REQUIREMENT: Please return all records verbatim, no pictures.

[Transcribed page contents]
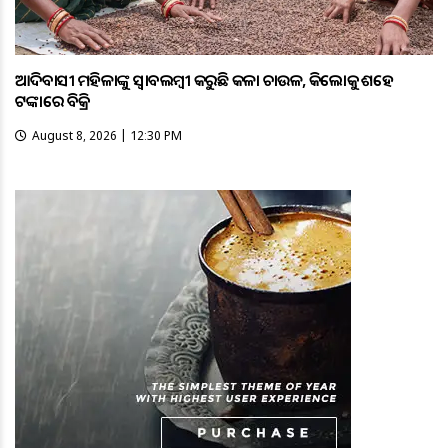
ଆଦିବାସୀ ମହିଳାଙ୍କୁ ସ୍ଵାବଲମ୍ଵୀ କରୁଛି କଳା ଚାଉଳ, କିଲୋକୁ ଶହେ
ଟଙ୍କାରେ ବିକ୍ରି
August 8, 2026 | 12:30 PM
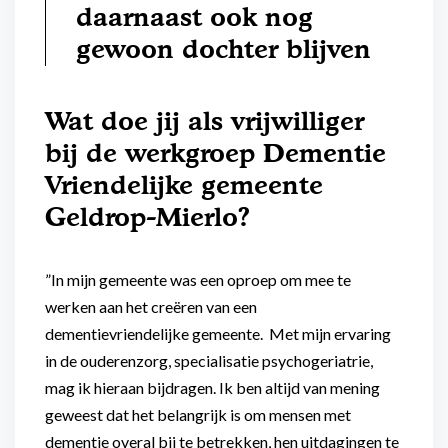
daarnaast ook nog
gewoon dochter blijven
Wat doe jij als vrijwilliger
bij de werkgroep Dementie
Vriendelijke gemeente
Geldrop-Mierlo?
”In mijn gemeente was een oproep om mee te
werken aan het creëren van een
dementievriendelijke gemeente. Met mijn ervaring
in de ouderenzorg, specialisatie psychogeriatrie,
mag ik hieraan bijdragen. Ik ben altijd van mening
geweest dat het belangrijk is om mensen met
dementie overal bij te betrekken, hen uitdagingen te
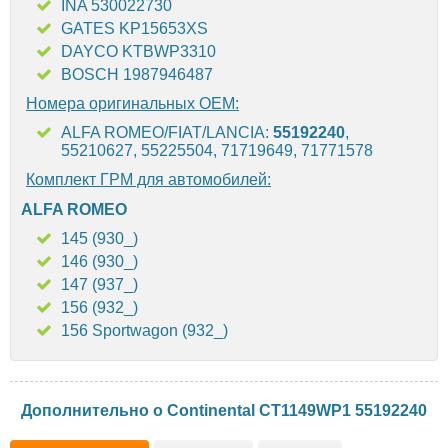
INA 530022730
GATES KP15653XS
DAYCO KTBWP3310
BOSCH 1987946487
Номера оригинальных OEM:
ALFA ROMEO/FIAT/LANCIA:
55192240
,
55210627, 55225504, 71719649, 71771578
Комплект ГРМ для автомобилей:
ALFA ROMEO
145 (930_)
146 (930_)
147 (937_)
156 (932_)
156 Sportwagon (932_)
Дополнительно о Continental CT1149WP1 55192240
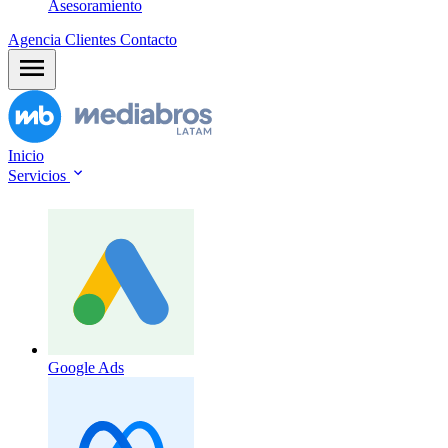
Asesoramiento
Agencia
Clientes
Contacto
Inicio
Servicios
Google Ads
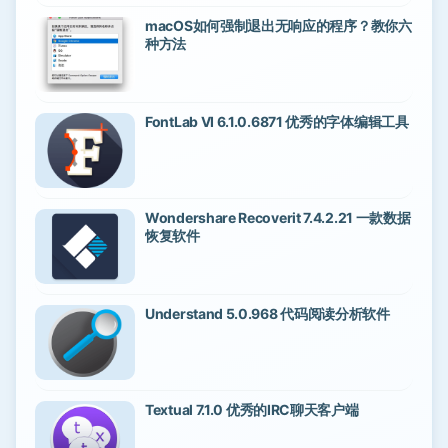
macOS如何强制退出无响应的程序？教你六
种方法
FontLab VI 6.1.0.6871 优秀的字体编辑工具
Wondershare Recoverit 7.4.2.21 一款数据
恢复软件
Understand 5.0.968 代码阅读分析软件
Textual 7.1.0 优秀的IRC聊天客户端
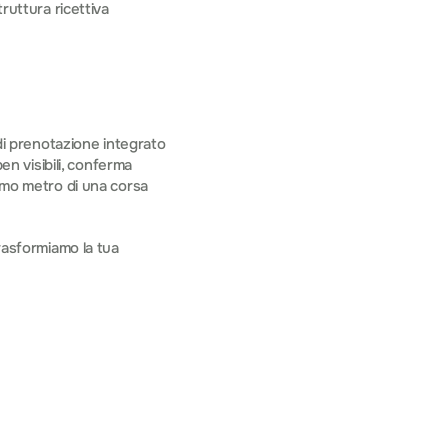
ruttura ricettiva 
di prenotazione integrato 
en visibili, conferma 
imo metro di una corsa 
rasformiamo la tua 
udio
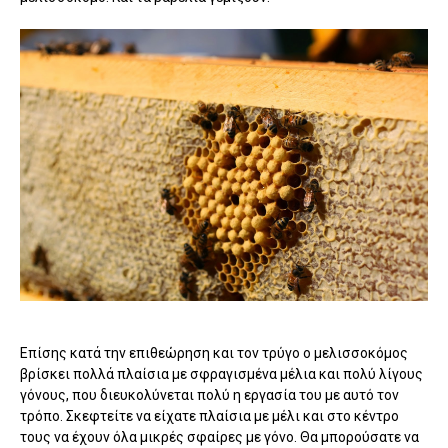
Επίσης κατά την επιθεώρηση και τον τρύγο ο μελισσοκόμος
βρίσκει πολλά πλαίσια με σφραγισμένα μέλια και πολύ λίγους
γόνους, που διευκολύνεται πολύ η εργασία του με αυτό τον
τρόπο. Σκεφτείτε να είχατε πλαίσια με μέλι και στο κέντρο
τους να έχουν όλα μικρές σφαίρες με γόνο. Θα μπορούσατε να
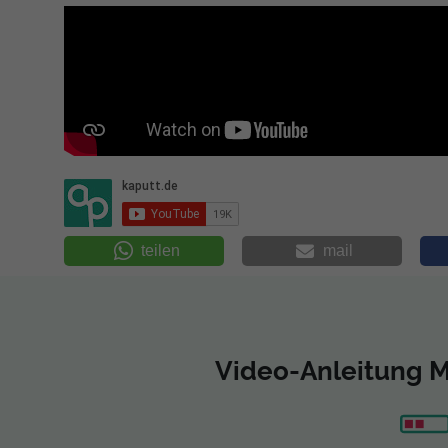
teilen
mail
Video-Anleitung 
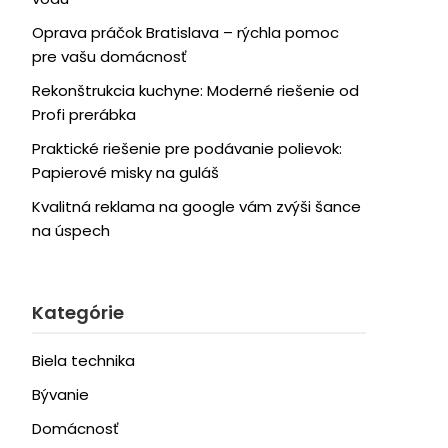
Oprava práčok Bratislava – rýchla pomoc
pre vašu domácnosť
Rekonštrukcia kuchyne: Moderné riešenie od
Profi prerábka
Praktické riešenie pre podávanie polievok:
Papierové misky na guláš
Kvalitná reklama na google vám zvýši šance
na úspech
Kategórie
Biela technika
Bývanie
Domácnosť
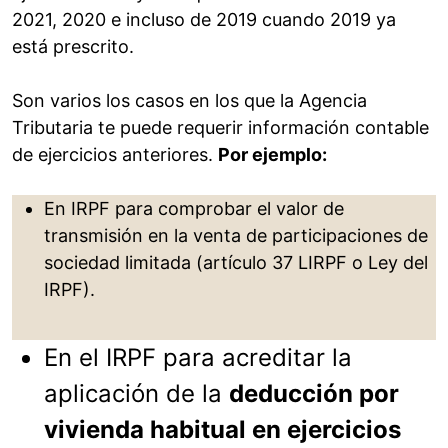
2021, 2020 e incluso de 2019 cuando 2019 ya
está prescrito.
Son varios los casos en los que la Agencia
Tributaria te puede requerir información contable
de ejercicios anteriores.
Por ejemplo:
En IRPF para comprobar el valor de
transmisión en la venta de participaciones de
sociedad limitada (artículo 37 LIRPF o Ley del
IRPF).
En el IRPF para acreditar la
aplicación de la
deducción por
vivienda habitual en ejercicios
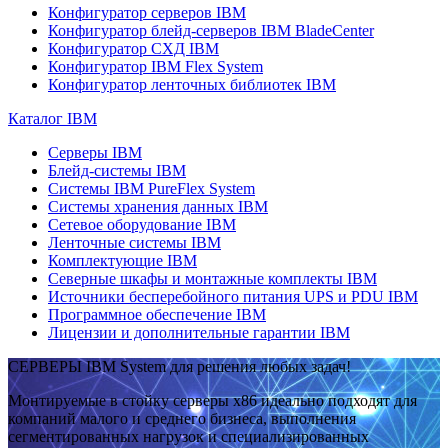
Конфигуратор серверов IBM
Конфигуратор блейд-серверов IBM BladeCenter
Конфигуратор СХД IBM
Конфигуратор IBM Flex System
Конфигуратор ленточных библиотек IBM
Каталог IBM
Серверы IBM
Блейд-системы IBM
Системы IBM PureFlex System
Системы хранения данных IBM
Сетевое оборудование IBM
Ленточные системы IBM
Комплектующие IBM
Северные шкафы и монтажные комплекты IBM
Источники бесперебойного питания UPS и PDU IBM
Программное обеспечение IBM
Лицензии и дополнительные гарантии IBM
СЕРВЕРЫ IBM System для решения любых задач!
Монтируемые в стойку серверы x86 идеально подходят для
компаний малого и среднего бизнеса, выполнения
сегментированных нагрузок и специализированных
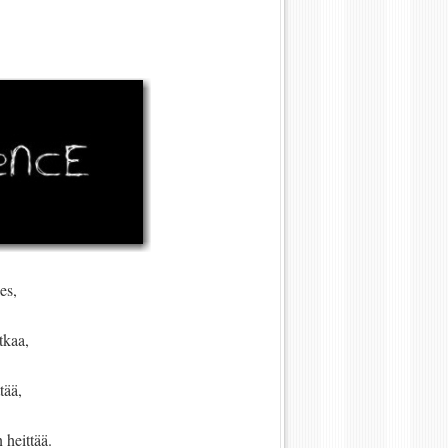
es,
tkaa,
tää,
 heittää.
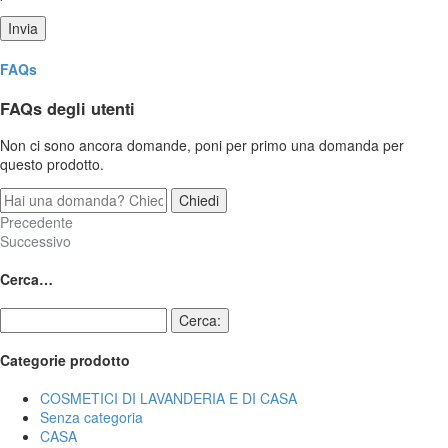
Invia
FAQs
FAQs degli utenti
Non ci sono ancora domande, poni per primo una domanda per
questo prodotto.
Precedente
Successivo
Cerca…
Cerca:
Categorie prodotto
COSMETICI DI LAVANDERIA E DI CASA
Senza categoria
CASA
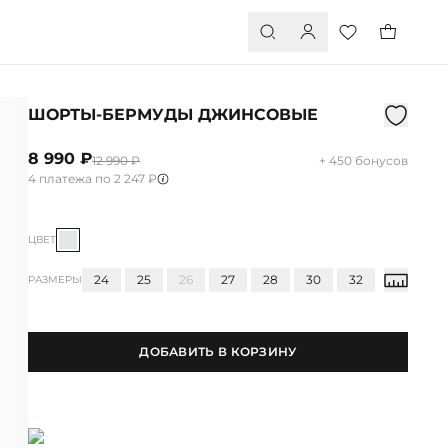
ШОРТЫ-БЕРМУДЫ ДЖИНСОВЫЕ
8 990 ₽
12 990 ₽
+ 450 бонусов
4 платежа по 2 247 ₽
ЦВЕТ
24
25
26
27
28
30
32
РАЗМЕРЫ
ДОБАВИТЬ В КОРЗИНУ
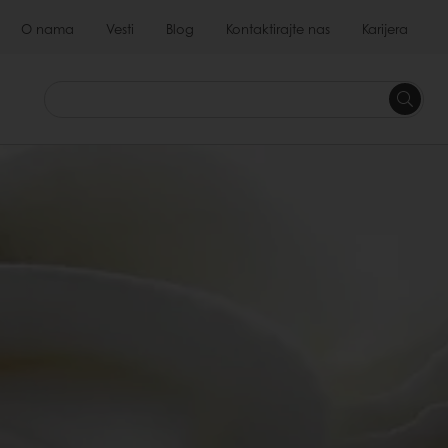
O nama
Vesti
Blog
Kontaktirajte nas
Karijera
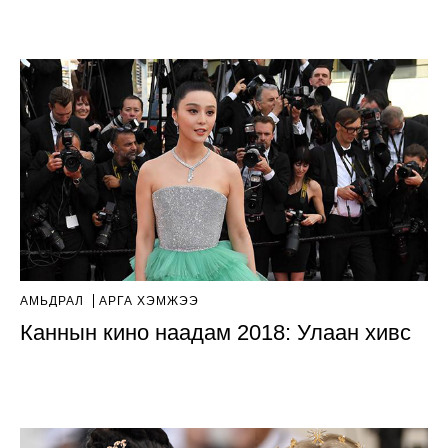
АМЬДРАЛ
АРГА ХЭМЖЭЭ
Каннын кино наадам 2018: Улаан хивс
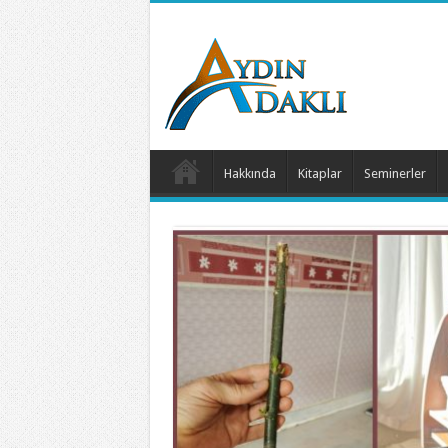
Hakkında
Kitaplar
Seminerler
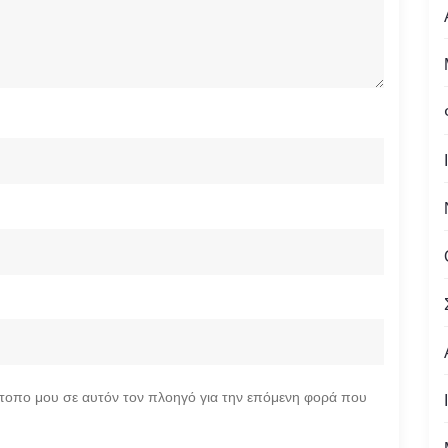
ότοπο μου σε αυτόν τον πλοηγό για την επόμενη φορά που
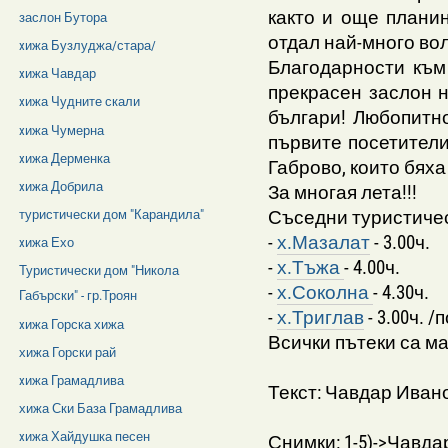
както и още плани
заслон Бутора
отдал най-много воля
xижа Бузлуджа/стара/
Благодарности към
xижа Чавдар
прекрасен заслон 
xижа Чудните скали
българи! Любопитно
xижа Чумерна
първите посетители
xижа Дерменка
Габрово, които бяха
xижа Добрила
За многая лета!!!
Съседни туристичес
туристически дом "Карандила"
-
х.Мазалат
- 3.00ч.
xижа Ехо
-
х.Тъжа
- 4.00ч.
Туристически дом "Никола
-
х.Соколна
- 4.30ч.
Габърски" - гр.Троян
-
х.Триглав
- 3.00ч. 
xижа Горска хижа
Всички пътеки са м
хижа Горски рай
xижа Грамадлива
Текст: Чавдар Иван
хижа Ски База Грамадлива
xижа Хайдушка песен
Снимки: 1-5)->Чавда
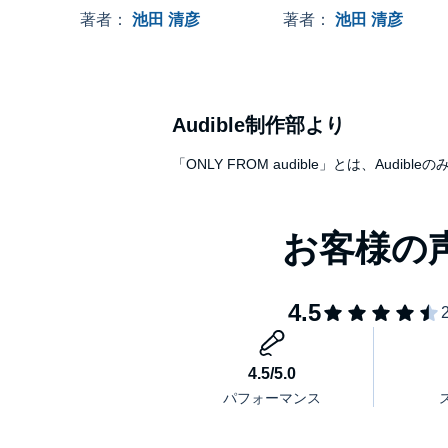
リの一冊。知的好奇心をくすぐり、誰かに話したく
巣-
を問う-
著者：
池田 清彦
著者：
池田 清彦
●「進化」という概念を初めて論じたラマルク
●ダーウィンの「進化論」に影響を与えたマルサス
Audible制作部より
「ONLY FROM audible」とは、A
●「用不用説」と「自然選択説」の違いとは？
●「ネオダーウィニズム」という折衷説
●分子レベルの変異に自然選択はかからない
●「遺伝子を取り巻く環境の変化」で形質は大きく
●生物の劇的な多様化は地球環境激変の時期に起き
●大進化はアクシデントで起こる……etc．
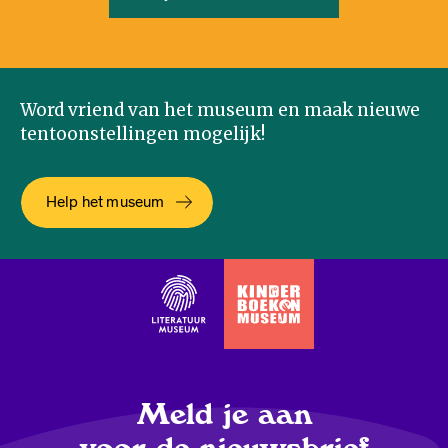
Word vriend van het museum en maak nieuwe
tentoonstellingen mogelijk!
Help het museum
Meld je aan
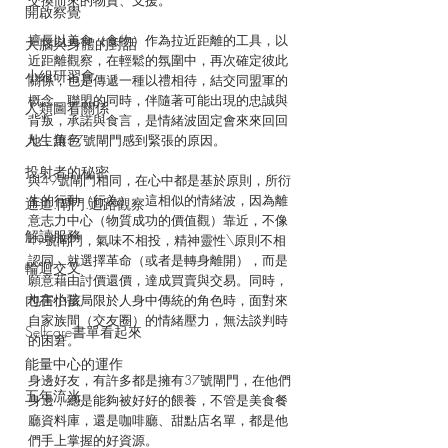
交換而來的物資、支援。
開啟察覺
擅長以美食（食物）作為拉近距離的工具，以
大腦與身體的對話
近距離觀察，在輕鬆的氛圍中，再次確定彼此
小組研習會
關係，也是傳遞一種以禮相待，結交同盟軍的
概念。聯盟的同時，伴隨著可能出現的忠誠與
人類圖看關係
背叛，承諾與食言，是情緒波固定會來來回回
人生角色
地，讓37號閘門感到緊張的原因。
投射者的秘密
與49號閘門相同，在心中都是基於原則，所衍
生的行動（行為），這相似的情緒波，因為離
通道.閘門.迴路觀察
意志力中心（物質成功的價值觀）靠近，不像
解讀服務
49號閘門，氣味不相投，精神靈性\原則不相
認同，就選擇革命（或者是轉身離開），而是
輪迴交叉
願意藉由討價還價，達成買賣與交易。同時，
內在小孩
也害怕當局限於人身中傳統的角色時，面對來
自家族間（交友圈）的情緒壓力，無法談判時
Selfcare書單看起來
的困窘。
能量中心的運作
身邊好友，有許多都是擁有37號閘門，在他們
五年流光
身邊，總是能夠被好好的餵養，不管是美食餐
廳資料庫，還是咖啡廳、甜點店名單，都是他
們手上掌握的好資源。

PROBLEM SOLUTION:
ଆଦିବାସୀ ମହିଳାଙ୍କୁ ସ୍ଵାବଲମ୍ଵୀ କରୁଛି କଳା ଚାଉଳ, କିଲୋକୁ ଶହେ
ଟଙ୍କାରେ ବିକ୍ରି
August 8, 2026 | 12:30 PM
daarnaast ook nog
gewoon dochter blijven
Wat doe jij als vrijwilliger
bij de werkgroep Dementie
Vriendelijke gemeente
Geldrop-Mierlo?
”In mijn gemeente was een oproep om mee te
werken aan het creëren van een
dementievriendelijke gemeente. Met mijn ervaring
in de ouderenzorg, specialisatie psychogeriatrie,
mag ik hieraan bijdragen. Ik ben altijd van mening
geweest dat het belangrijk is om mensen met
dementie overal bij te betrekken, hen uitdagingen te
INA 530022730
GATES KP15653XS
DAYCO KTBWP3310
BOSCH 1987946487
Номера оригинальных OEM:
ALFA ROMEO/FIAT/LANCIA:
55192240
,
55210627, 55225504, 71719649, 71771578
Комплект ГРМ для автомобилей:
ALFA ROMEO
145 (930_)
146 (930_)
147 (937_)
156 (932_)
156 Sportwagon (932_)
Дополнительно о Continental CT1149WP1 55192240
Asesoramiento
Agencia
Clientes
Contacto
Inicio
Servicios
Google Ads
macOS如何强制退出无响应的程序？教你六
种方法
FontLab VI 6.1.0.6871 优秀的字体编辑工具
Wondershare Recoverit 7.4.2.21 一款数据
恢复软件
Understand 5.0.968 代码阅读分析软件
Textual 7.1.0 优秀的IRC聊天客户端
ruttura ricettiva 
di prenotazione integrato 
en visibili, conferma 
imo metro di una corsa 
rasformiamo la tua 
udio
Επίσης κατά την επιθεώρηση και τον τρύγο ο μελισσοκόμος
βρίσκει πολλά πλαίσια με σφραγισμένα μέλια και πολύ λίγους
γόνους, που διευκολύνεται πολύ η εργασία του με αυτό τον
τρόπο. Σκεφτείτε να είχατε πλαίσια με μέλι και στο κέντρο
τους να έχουν όλα μικρές σφαίρες με γόνο. Θα μπορούσατε να
teilen
mail
Video-Anleitung 
Oprava práčok Bratislava – rýchla pomoc
pre vašu domácnosť
Rekonštrukcia kuchyne: Moderné riešenie od
Profi prerábka
Praktické riešenie pre podávanie polievok:
Papierové misky na guláš
Kvalitná reklama na google vám zvýši šance
na úspech
Kategórie
Biela technika
Bývanie
Domácnosť
2021, 2020 e incluso de 2019 cuando 2019 ya
está prescrito.
Son varios los casos en los que la Agencia
Tributaria te puede requerir información contable
de ejercicios anteriores.
Por ejemplo:
En IRPF para comprobar el valor de
transmisión en la venta de participaciones de
sociedad limitada (artículo 37 LIRPF o Ley del
IRPF).
En el IRPF para acreditar la
aplicación de la
deducción por
vivienda habitual en ejercicios
Конфигуратор серверов IBM
Конфигуратор блейд-серверов IBM BladeCenter
Конфигуратор СХД IBM
Конфигуратор IBM Flex System
Конфигуратор ленточных библиотек IBM
Каталог IBM
Серверы IBM
Блейд-системы IBM
Системы IBM PureFlex System
Системы хранения данных IBM
Сетевое оборудование IBM
Ленточные системы IBM
Комплектующие IBM
Северные шкафы и монтажные комплекты IBM
Источники бесперебойного питания UPS и PDU IBM
Программное обеспечение IBM
Лицензии и дополнительные гарантии IBM
СЕРВЕРЫ IBM System для решения любых задач!
Монтируемые в стойку серверы x86 идеально подходят для
компаний малого и среднего бизнеса, выполнения
сегментированных нагрузок и специализированных
es,
tkaa,
tää,
 heittää.
Invia
FAQs
FAQs degli utenti
Non ci sono ancora domande, poni per primo una domanda per
questo prodotto.
Precedente
Successivo
Cerca…
Cerca:
Categorie prodotto
COSMETICI DI LAVANDERIA E DI CASA
Senza categoria
CASA
ШОРТЫ-БЕРМУДЫ ДЖИНСОВЫЕ
8 990 ₽
12 990 ₽
+ 450 бонусов
4 платежа по 2 247 ₽
ЦВЕТ
24
25
26
27
28
30
32
РАЗМЕРЫ
ДОБАВИТЬ В КОРЗИНУ
O nama
Vesti
Blog
Kontaktirajte nas
Karijera
АМЬДРАЛ
АРГА ХЭМЖЭЭ
Каннын кино наадам 2018: Улаан хивс
Hakkında
Kitaplar
Seminerler
ότοπο μου σε αυτόν τον πλοηγό για την επόμενη φορά που
както и още плани
заслон Бутора
отдал най-много воля
xижа Бузлуджа/стара/
Благодарности към
xижа Чавдар
прекрасен заслон 
xижа Чудните скали
българи! Любопитно
xижа Чумерна
първите посетители
xижа Дерменка
Габрово, които бяха
xижа Добрила
За многая лета!!!
Съседни туристичес
туристически дом "Карандила"
-
х.Мазалат
- 3.00ч.
xижа Ехо
-
х.Тъжа
- 4.00ч.
Туристически дом "Никола
-
х.Соколна
- 4.30ч.
Габърски" - гр.Троян
-
х.Триглав
- 3.00ч. 
xижа Горска хижа
Всички пътеки са м
хижа Горски рай
xижа Грамадлива
Текст: Чавдар Иван
хижа Ски База Грамадлива
xижа Хайдушка песен
Снимки: 1-5)->Чавда
リの一冊。知的好奇心をくすぐり、誰かに話したく
巣-
を問う-
著者：
池田 清彦
著者：
池田 清彦
●「進化」という概念を初めて論じたラマルク
●ダーウィンの「進化論」に影響を与えたマルサス
Audible制作部より
「ONLY FROM audible」とは、A
●「用不用説」と「自然選択説」の違いとは？
●「ネオダーウィニズム」という折衷説
●分子レベルの変異に自然選択はかからない
●「遺伝子を取り巻く環境の変化」で形質は大きく
●生物の劇的な多様化は地球環境激変の時期に起き
●大進化はアクシデントで起こる……etc．
Word vriend van het museum en maak nieuwe
tentoonstellingen mogelijk!
Help het museum
Meld je aan
交換而來的物資、支援。
開啟察覺
擅長以美食（食物）作為拉近距離的工具，以
大腦與身體的對話
近距離觀察，在輕鬆的氛圍中，再次確定彼此
小組研習會
關係，也是傳遞一種以禮相待，結交同盟軍的
概念。聯盟的同時，伴隨著可能出現的忠誠與
人類圖看關係
背叛，承諾與食言，是情緒波固定會來來回回
人生角色
地，讓37號閘門感到緊張的原因。
投射者的秘密
與49號閘門相同，在心中都是基於原則，所衍
生的行動（行為），這相似的情緒波，因為離
通道.閘門.迴路觀察
意志力中心（物質成功的價值觀）靠近，不像
解讀服務
49號閘門，氣味不相投，精神靈性\原則不相
認同，就選擇革命（或者是轉身離開），而是
輪迴交叉
願意藉由討價還價，達成買賣與交易。同時，
內在小孩
也害怕當局限於人身中傳統的角色時，面對來
自家族間（交友圈）的情緒壓力，無法談判時
Selfcare書單看起來
的困窘。
能量中心的運作
身邊好友，有許多都是擁有37號閘門，在他們
五年流光
身邊，總是能夠被好好的餵養，不管是美食餐
廳資料庫，還是咖啡廳、甜點店名單，都是他
們手上掌握的好資源。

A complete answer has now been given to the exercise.